Like others in the emerging space sometimes called data classification and management, sometimes information access management, StoredIQ wants to focus attention on itself without making its potatoes look too small. In that regard, it has lots in common with competitors Kazeon Inc., Njini Inc., and Scentric Inc., which are equally cagey.

There may be good reason for caution: Since relaunching itself last year, StoredIQ -- which has about 14 employees, $6 million in funding, and is based in Austin, Texas -- has learned the path to success in its specialized niche will be through verticals and carefully picked partnerships (see Deepfile Becomes StoredIQ). A lot depends on deals that could be stymied by a slip of the proverbial lip.

So what's StoredIQ willing to say? First, it's focused on vertical markets: "Healthcare is a start point because of its well-understood requirements... But government and financial services are pulling us... Our goal is to prove our value in a number of vertical markets," says CEO Bob Fernander. Atlantic Healthcare, Berkshire Hospitals, Blue Cross Blue Shield of Arizona, and Medline are using StoreIQ's Information Asset Management (IAM) platform version 3.5 to organize unstructured data files and set and enforce policies about their handling in external storage gear.
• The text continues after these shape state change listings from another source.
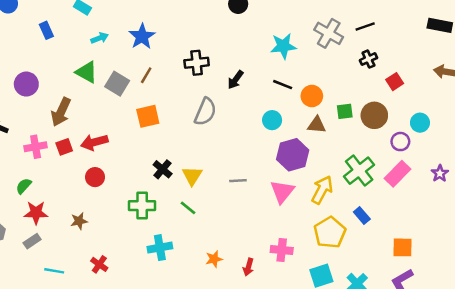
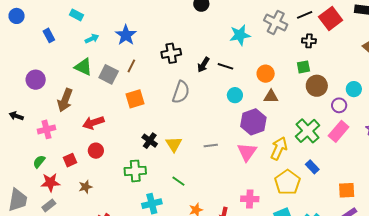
black cross: (368, 59) -> (309, 41), turned 32
red square: (395, 82) -> (331, 18), moved, size x1.6
black line: (283, 85) -> (225, 66), moved
green square: (345, 111) -> (303, 67), moved
red square: (64, 147) -> (70, 160), moved
green line: (188, 208) -> (178, 181), moved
As to partnerships, mum's the word, except for a previously announced agreement with SAN Holdings Inc. (OTC: SANZ). But Fernander says a kind of group OEM announcement is in the works, and he's looking to add particular value in the area of security."We have learned that security is as important or more important than policies," says Fernander. In support of customers that have data records they need to protect (like hospitals), StoredIQ has revamped its software to include management of access control lists, which determine the rights of users in Windows Active Directory, NFS, or Netware environments.

Adding value through security could help differentiate a package from StoredIQ, which typically costs $150,000, from broader content-search packages from the likes of IBM Corp. (NYSE: IBM), as well as from content-addressed storage (CAS) products from Nexsan Technologies Inc. and others, which also feature security (see IBM Unveils Searchware and Nexsan Encrypts CAS).
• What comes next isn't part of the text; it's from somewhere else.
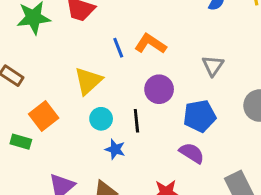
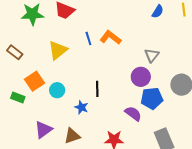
yellow triangle: (88, 81) -> (58, 50), moved
purple circle: (159, 89) -> (141, 77), moved
blue pentagon: (200, 116) -> (152, 98), moved
cyan circle: (101, 119) -> (57, 90), moved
While StoredIQ hammers away at its strategy, competing startups are working out their differentiators. Here's a quick rundown:

  • Scentric, which remains in stealth, recently hired on Larry Cormier, formerly marketing VP of CommVault Systems Inc., as its VP of marketing and business development. He says the company has $4.5 million in funding and roughly 50 employees, but won't be making an announcement until next year.
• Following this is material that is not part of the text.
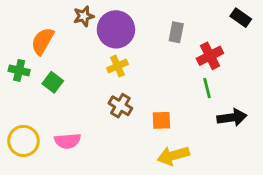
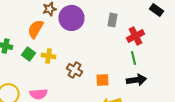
orange semicircle: (43, 41) -> (36, 29), moved
yellow cross: (117, 66) -> (48, 56), moved, turned 32
black arrow: (232, 117) -> (136, 80), moved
  • Njini continues to work on "installations," according to founder and CTO Phil Tee. In an email, he says some customer announcements could be forthcoming. He also begs to differ with the view of Taneja Group analyst Brad O'Neill that startups in this space will likely be acquired by larger software players: "I believe very strongly that the impact of IAM on storage is so great that the space that Njini plays in could easily support more than one substantial, publicly quoted independent company."

A spokesman from Kazeon did not respond to requests for comment.